Problem requirements
Quote precisely the final stretch of the listing: start at the line containing "STRUCTURAL & GRAPHIC DESIGN" and stop after the last line.
⟨
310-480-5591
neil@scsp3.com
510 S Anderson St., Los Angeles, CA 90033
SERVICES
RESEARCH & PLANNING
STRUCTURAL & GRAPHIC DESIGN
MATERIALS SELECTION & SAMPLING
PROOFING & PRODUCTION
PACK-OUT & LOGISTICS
⟩
Task response
STRUCTURAL & GRAPHIC DESIGN
MATERIALS SELECTION & SAMPLING
PROOFING & PRODUCTION
PACK-OUT & LOGISTICS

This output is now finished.